However, I don't know if this is out of the scope of your publication.
Regarding this second step, I have one question. As you can see, I am calculating the y_pred like this:
y_pred = factor_df.drop(mdip_comp_cols, axis =1).apply(np.prod, axis=1)
where "mdip_comp_cols" are the columns of the media competitors. I did this to avoid the negative values since I calculated the beta competitors like this:

for i in range(num_media_comp):
        colname = media_comp_vars[i]
        factor_df[colname] = -(X2[colname] ** (beta2 if type(beta2) == float else beta2[i]))

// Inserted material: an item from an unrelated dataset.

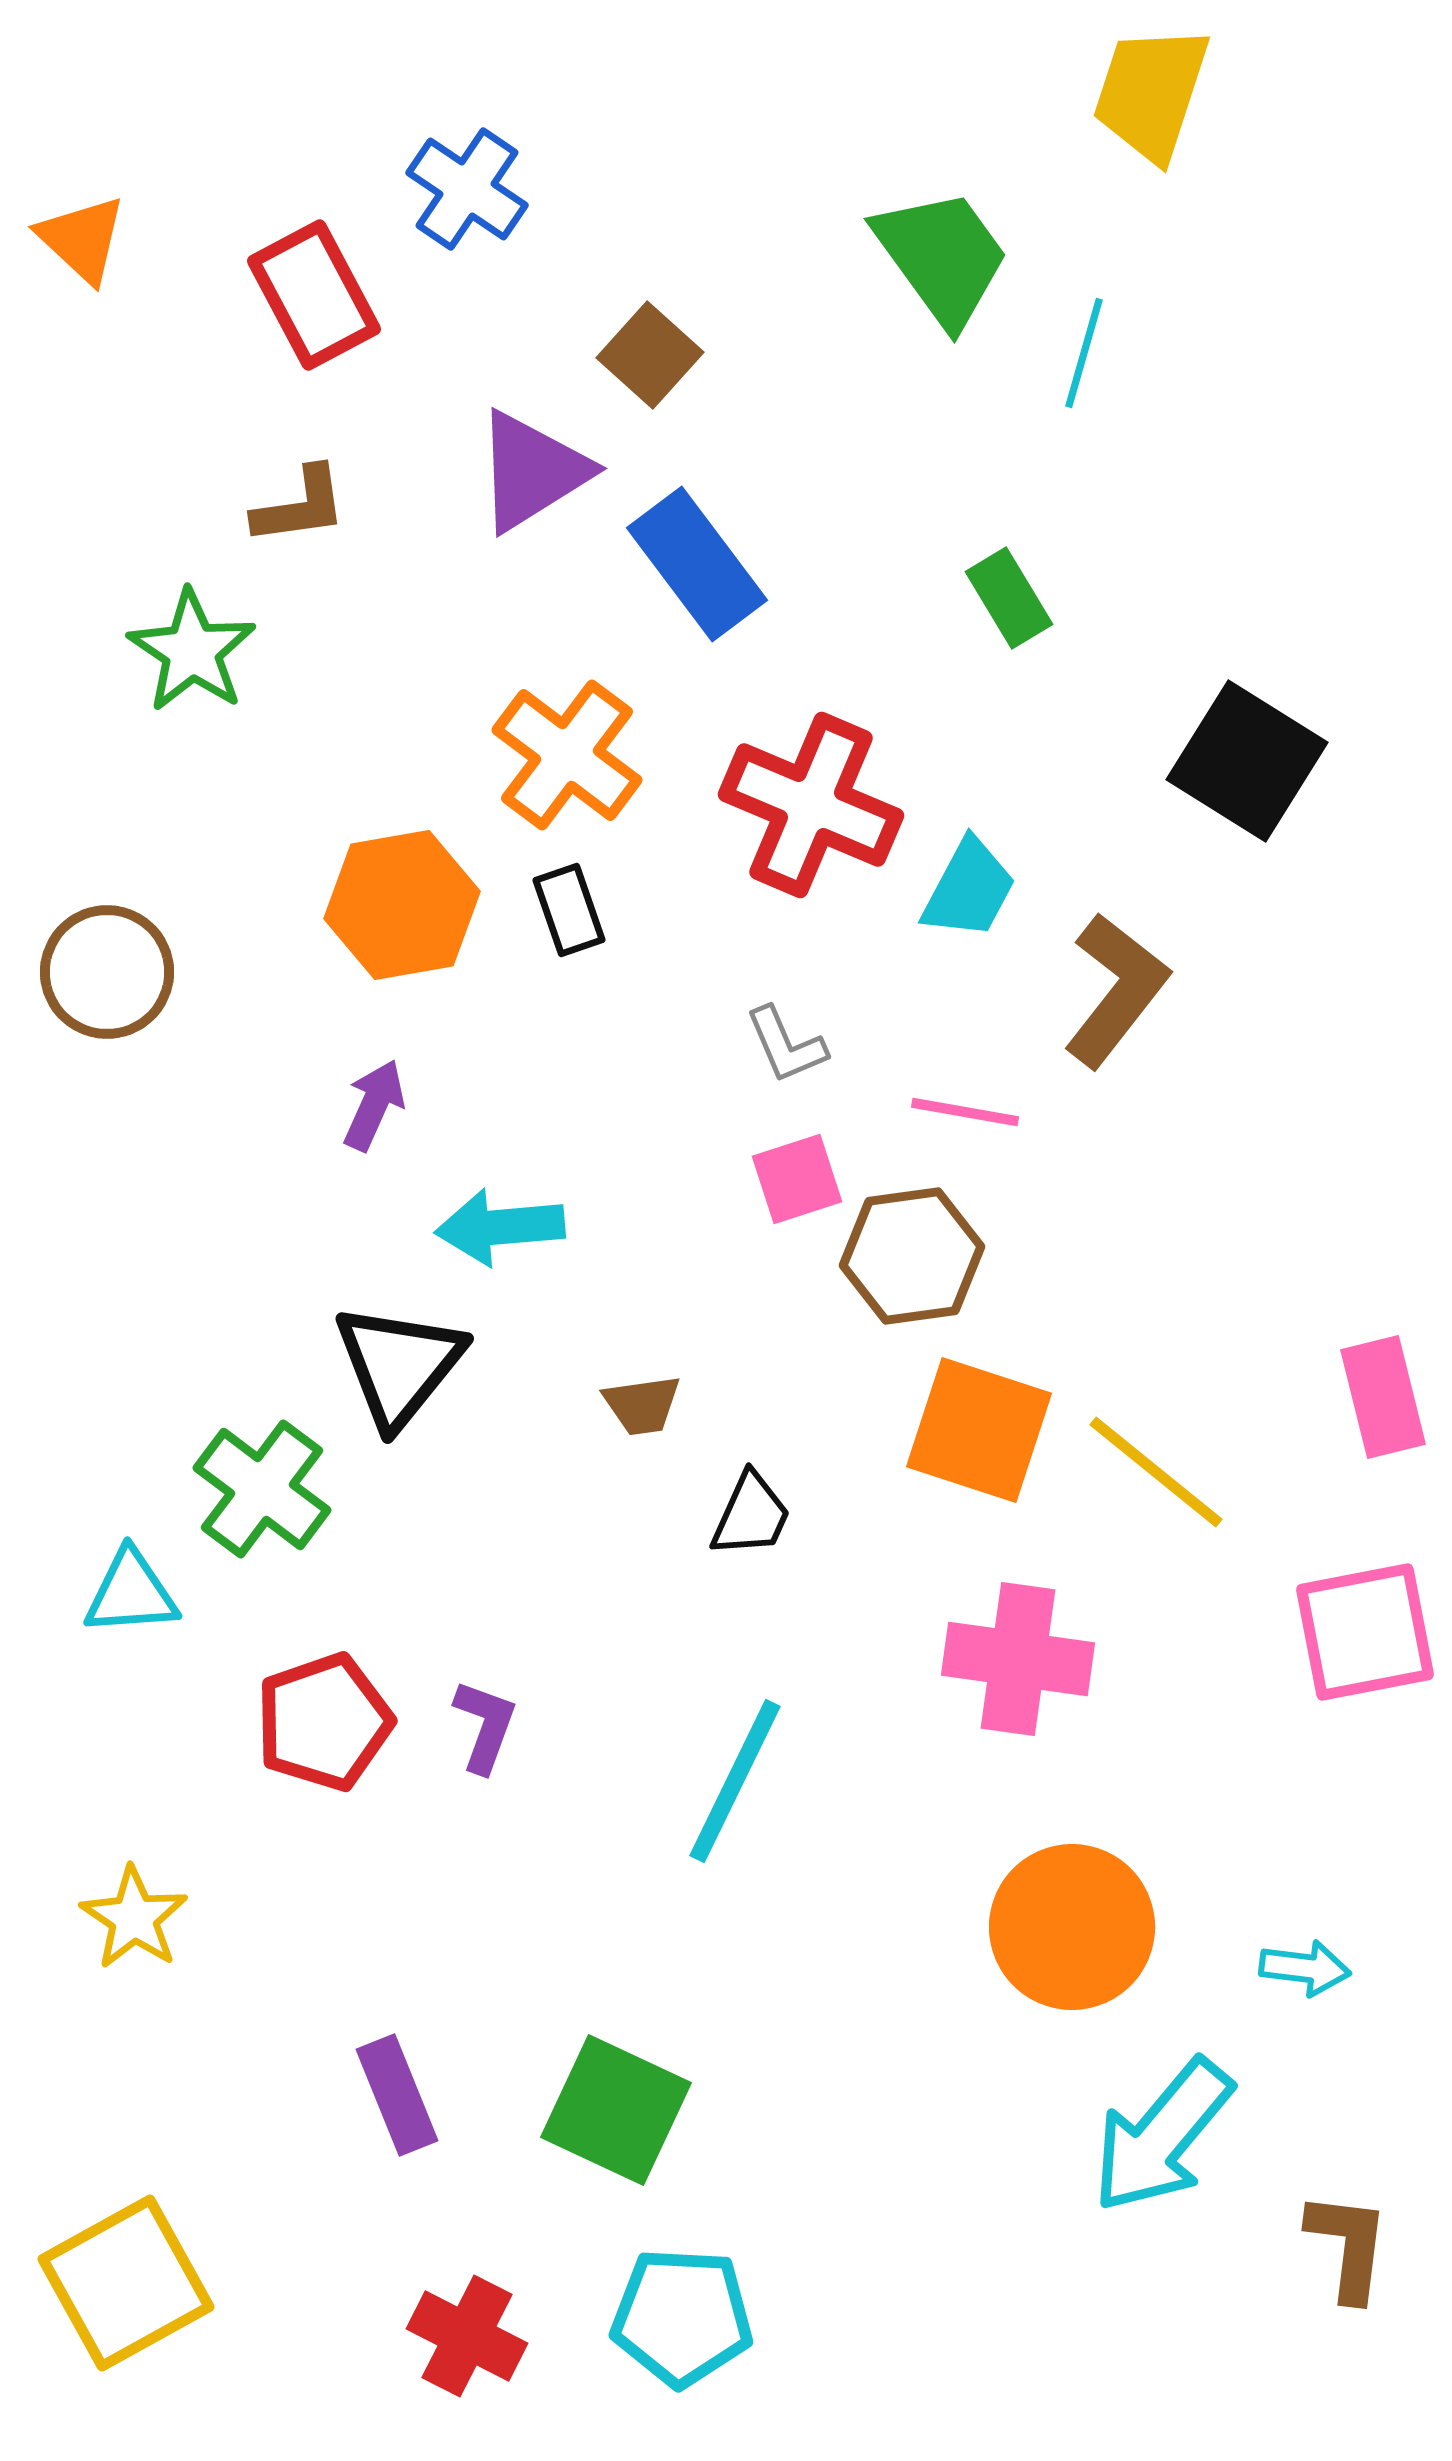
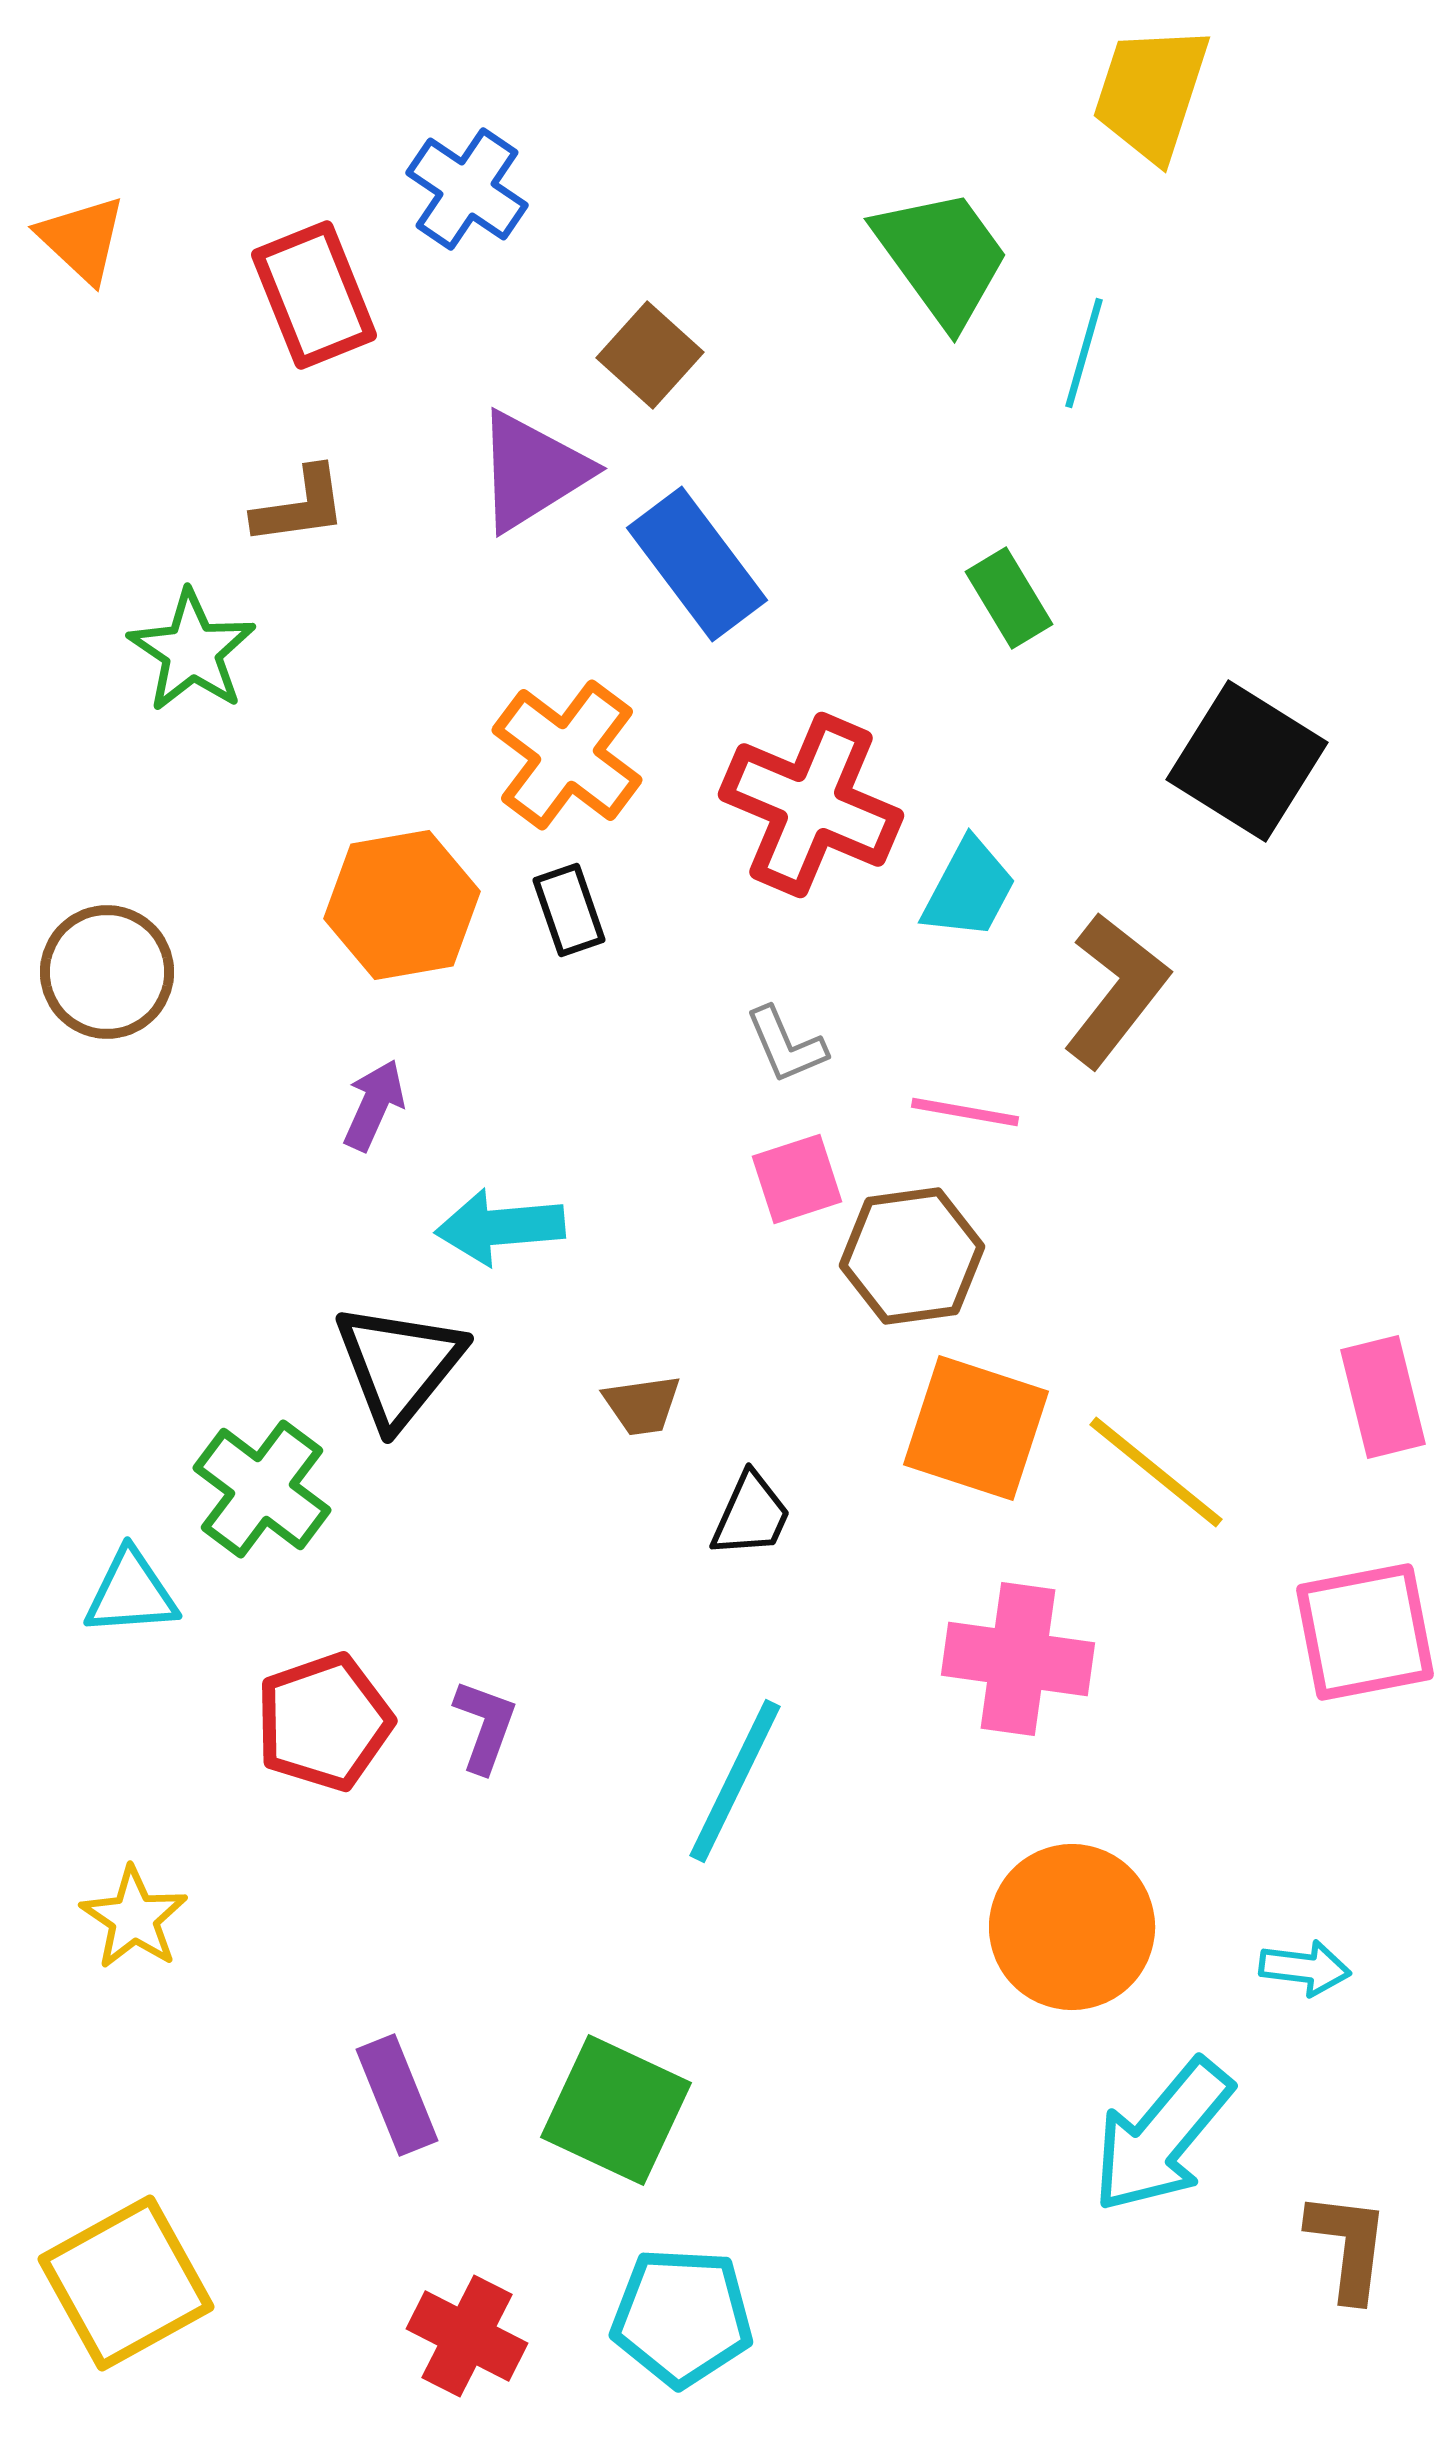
red rectangle at (314, 295): rotated 6 degrees clockwise
orange square at (979, 1430): moved 3 px left, 2 px up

Do you know how to calculate the y_pred considering also the effect of the media competitors?
In addition I tried to take it out the R2 and the AdjR2 without having results. At the same time I don't know how much can be helpful to have it. Eventually, in this code I didn't consider the mc_delta for the proportion.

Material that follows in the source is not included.